Have you ever browsed on your phone, landed on a website you were keen to check out but quickly realized it’s not mobile-friendly, bounced off the site and finding yourself on the desktop version for a better experience?
Well, you’re not alone, though most web traffic is mobile, not all actions are taken on your site like making a purchase come from mobile, they’re on a desktop or laptop.
In Today’s Podcast We’re Going to Look at:
- The importance of creating a great experience both on mobile and other devices.
- Why the Bounce Rate (the rate at which people land on your page and immediately leave) is no longer just a google thing.
- How your Facebook ads performance is being affected because of poor user experience and costing you dearly.
Instant Gratification is the reason behind why your landing pages need to load faster, young Millennials and Gen Z want things NOW.
We live in a world that moves at an increasing pace and that’s been exacerbated by access to technology.
Many of us go online to a Zando or Takealot, order something and expect it to arrive the next day with some choosing the option of Next-day Delivery – we want it now!
On social media, we post a picture of us hanging out with family and friends or a recent holiday, immediately we expect a ton of likes, shares or comments:
We want it now!
People have very little patience and getting things at speed is the name of the game.
Page Load Time And Your Website
This brings me to why the time it takes for your page to load is important, here’s a Google study of mobile page speed done in 2017 and the results.
It’s clear that for every second longer your page takes to load, you’re losing more people.
If you couple that with a bad user experience, people will be dropping off like flies.
If someone is going to have a bad experience on their mobile, they’re likely to visit your page from a desktop or tablet, assuming your product or service is something worth checking out again.
But when people start to leave for the desktop experience instead then your bounce rate will increase which is a negative signal not only to Google, but now to Facebook as well.
People use multiple devices today to access your website and that’s why you must look at your omni-channel experience.
Does my mobile landing page provide the same great experience as the website version?
Is it difficult to find the ‘Buy Now’ button or does it struggle to show all the items you have in your shopping basket?
Facebook is Penalizing Ads (or advertisers) That Send People to Pages That Load Slowly AND Present an Overall Bad User Experience.
The social giant wants to continue giving its users on the platform a great user experience, from the time they’re on the network right through to clicking an ad and leaving.
This is both good and bad.
The good 🙂: Facebook users will continue visiting and using the social network more often (more eyeballs for advertisers) because the experience even with ads continues to be a good one, they want users to keep coming back more often.
The bad 😟: Advertisers need to work a lot harder to get their ads delivered and two things will happen 1) Your advertising costs will rise because of the negative ad experience. 2) They will be seen by less people because it will get minimal reach.
The warning signs👇
If you get a message like this👇, you have some work to do:
If you thought the After-Click experience didn’t matter, it’s time to seriously rethink which site you’re sending people to.
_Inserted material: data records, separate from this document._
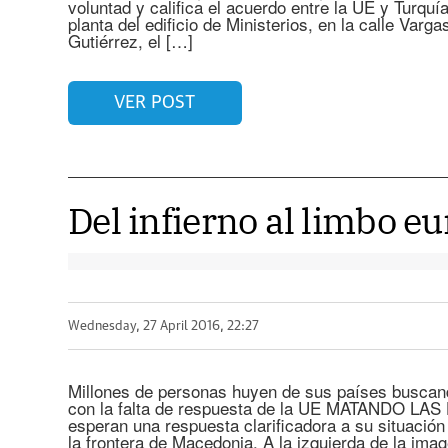
voluntad y califica el acuerdo entre la UE y Turqu
planta del edificio de Ministerios, en la calle Varg
Gutiérrez, el […]
VER POST
Del infierno al limbo e
Wednesday, 27 April 2016, 22:27
Millones de personas huyen de sus países buscand
con la falta de respuesta de la UE MATANDO LAS
esperan una respuesta clarificadora a su situació
la frontera de Macedonia. A la izquierda de la imag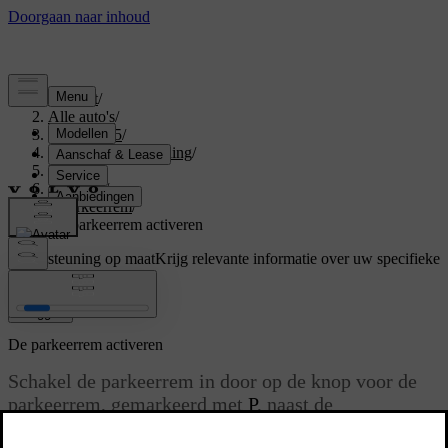
Support
/
Alle auto's
/
EX40 2025
/
Gebruikershandleiding
/
Driving
/
Remmen
/
Parkeerrem
/
De parkeerrem activeren
Ondersteuning op maat
Krijg relevante informatie over uw specifieke
auto.
Inloggen
De parkeerrem activeren
Schakel de parkeerrem in door op de knop voor de
parkeerrem, gemarkeerd met
P
, naast de
schakelhendel te drukken.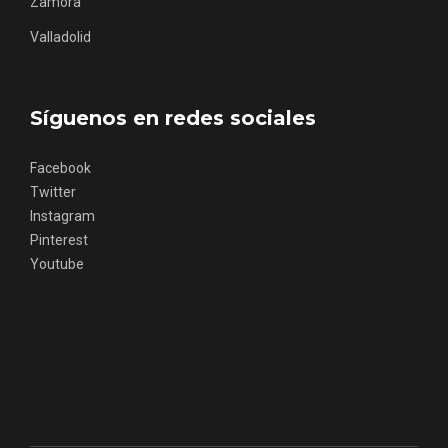
Zamora
Valladolid
Síguenos en redes sociales
Facebook
Twitter
Instagram
Pinterest
Belén segoviano, otra escusa más para
Youtube
visitar Sepúlveda estas Navidades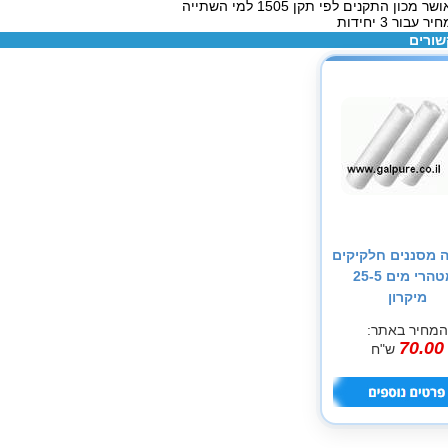
ר מכון התקנים לפי תקן 1505 למי השתייה
ר עבור 3 יחידות
שורים
 מסננים חלקיקים
למטהרי מים 25-5
מיקרון
המחיר באתר:
70.00
ש"ח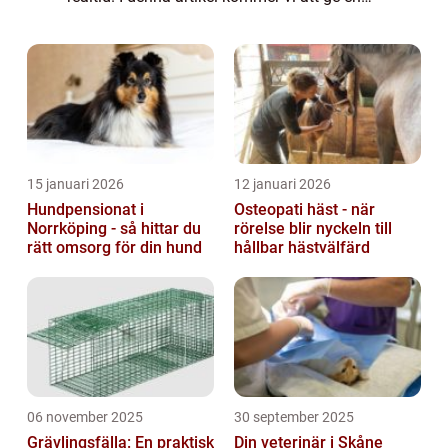
omfattande presentation av GPS hund,
inklusive vad det är, vilka typer som ...
15 januari 2026
12 januari 2026
Hundpensionat i
Osteopati häst - när
Norrköping - så hittar du
rörelse blir nyckeln till
rätt omsorg för din hund
hållbar hästvälfärd
06 november 2025
30 september 2025
Grävlingsfälla: En praktisk
Din veterinär i Skåne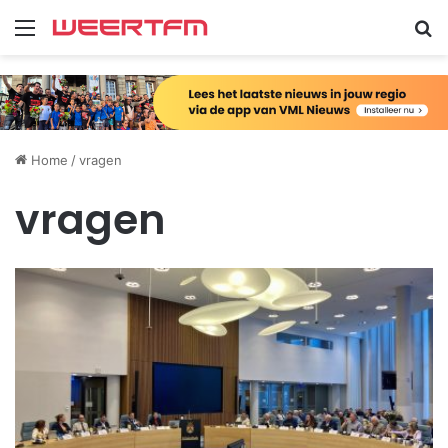
Menu
Zo
Home
/
vragen
vragen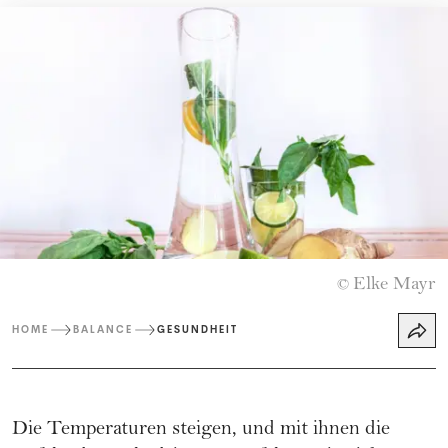
Elke Mayr
©
HOME
BALANCE
GESUNDHEIT
Die Temperaturen steigen, und mit ihnen die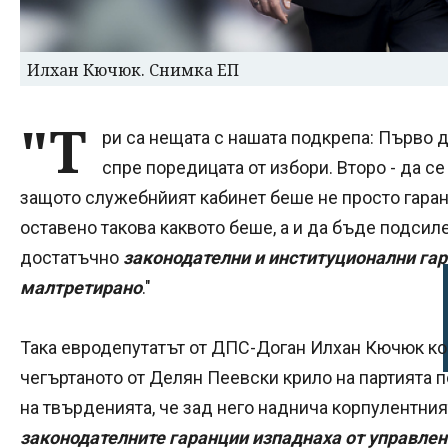
Илхан Кючюк. Снимка ЕП
"Т
ри са нещата с нашата подкрепа: Първо 
спре поредицата от избори. Второ - да с
защото служебнйият кабинет беше не просто гара
оставено такова каквото беше, а и да бъде подсиле
достатъчно
законодателни и институционални гар
малтретирано
."
Така евродепутатът от ДПС-Доган Илхан Кючюк ко
чегъртаното от Делян Пеевски крило на партията 
на твърденията, че зад него наднича корпулентни
законодателните гаранции изпаднаха от управле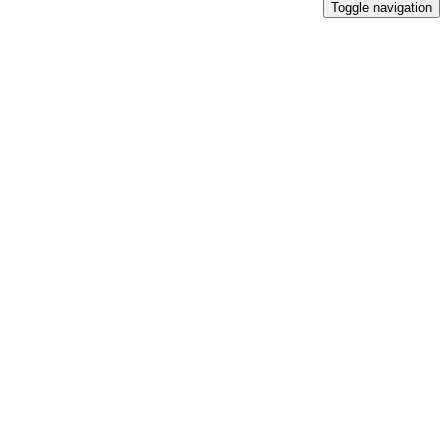
Toggle navigation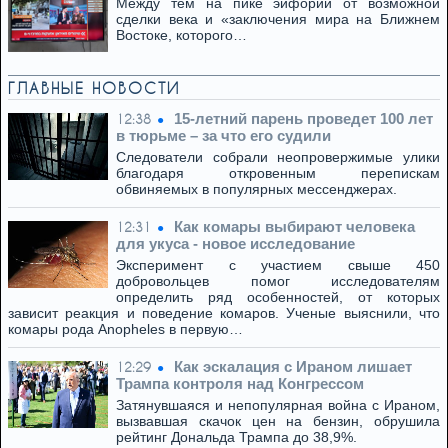
Между тем на пике эйфории от возможной
сделки века и «заключения мира на Ближнем
Востоке, которого…
ГЛАВНЫЕ НОВОСТИ
15-летний парень проведет 100 лет
12:38
в тюрьме – за что его судили
Следователи собрали неопровержимые улики
благодаря откровенным перепискам
обвиняемых в популярных мессенджерах.
Как комары выбирают человека
12:31
для укуса - новое исследование
Эксперимент с участием свыше 450
добровольцев помог исследователям
определить ряд особенностей, от которых
зависит реакция и поведение комаров. Ученые выяснили, что
комары рода Anopheles в первую…
Как эскалация с Ираном лишает
12:29
Трампа контроля над Конгрессом
Затянувшаяся и непопулярная война с Ираном,
вызвавшая скачок цен на бензин, обрушила
рейтинг Дональда Трампа до 38,9%.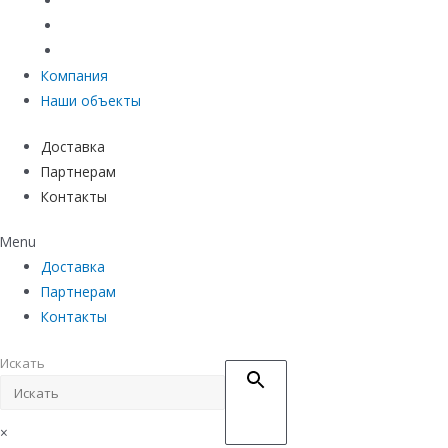
Материалы защиты и укрепления грунта
Придверные системы
Емкостное оборудование
Компания
Наши объекты
Доставка
Партнерам
Контакты
Menu
Доставка
Партнерам
Контакты
Искать
×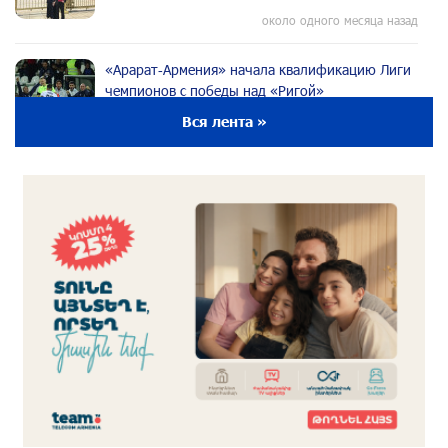
около одного месяца назад
«Арарат‑Армения» начала квалификацию Лиги
чемпионов с победы над «Ригой»
около одного месяца назад
Вся лента »
Пакистанский самолет пропал с радаров над
Аравийским морем
около одного месяца назад
Вопрос об аресте Чалабяна дошел до
Европейского парламента: «Паст»
около одного месяца назад
Почему стало модно «отчитывать» оппозицию,
и чего на самом деле ожидает общество?
«Паст»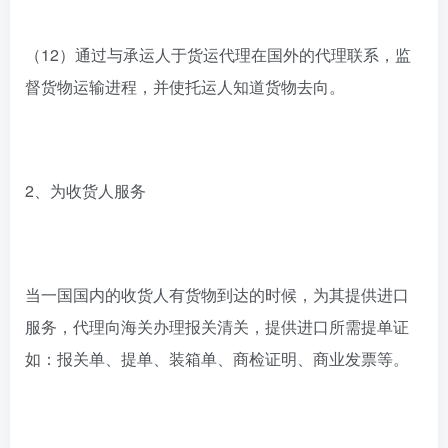
（12）通过与承运人于货运代理在国外的代理联系，监
督货物运输进程，并使托运人知道货物去向。
2、为收货人服务
当一国国内的收货人有货物到达的时候，为其提供进口
服务，代理向海关办理报关清关，提供进口所需提单证
如：报关单、提单、装箱单、商检证明、商业发票等。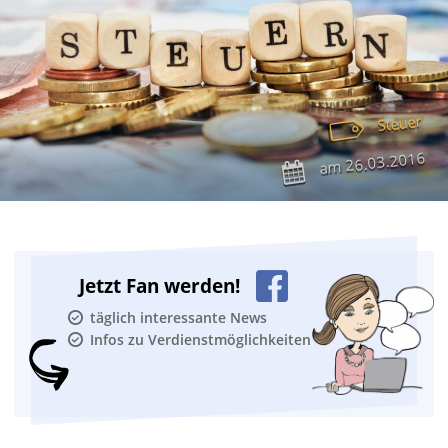
Steuer
26.03.2016
am
Jetzt Fan werden!
täglich interessante News
Infos zu Verdienstmöglichkeiten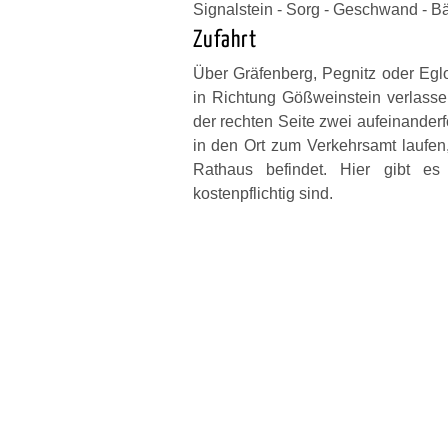
Signalstein - Sorg - Geschwand - Bär
Zufahrt
Über Gräfenberg, Pegnitz oder Eglo
in Richtung Gößweinstein verlasse
der rechten Seite zwei aufeinander
in den Ort zum Verkehrsamt laufen,
Rathaus befindet. Hier gibt es 
kostenpflichtig sind.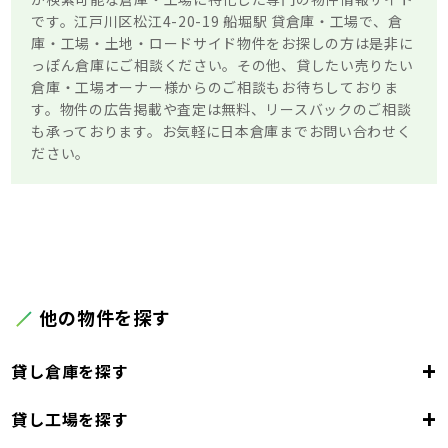
です。江戸川区松江4-20-19 船堀駅 貸倉庫・工場で、倉
庫・工場・土地・ロードサイド物件をお探しの方は是非に
っぽん倉庫にご相談ください。その他、貸したい売りたい
倉庫・工場オーナー様からのご相談もお待ちしておりま
す。物件の広告掲載や査定は無料、リースバックのご相談
も承っております。お気軽に日本倉庫までお問い合わせく
ださい。
他の物件を探す
+
貸し倉庫を探す
+
貸し工場を探す
東京都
So, How Do We Know Whether We’re Sending People to a Great Experience or Not From Facebook?
You need to focus on Landing Page views vs Link Clicks, in addition to the Relevance Score your ads are given this will tell you how well your ads are performing.
For example, if you have 200 link clicks on your ad but only 50 Landing page views (50 people view your page), that’s a bit of concern.
It means the majority of people are bouncing off from seeing your page because of one reason or the other.
This is when you need to take a deep look at your website from speed to user experience and mobile-friendliness.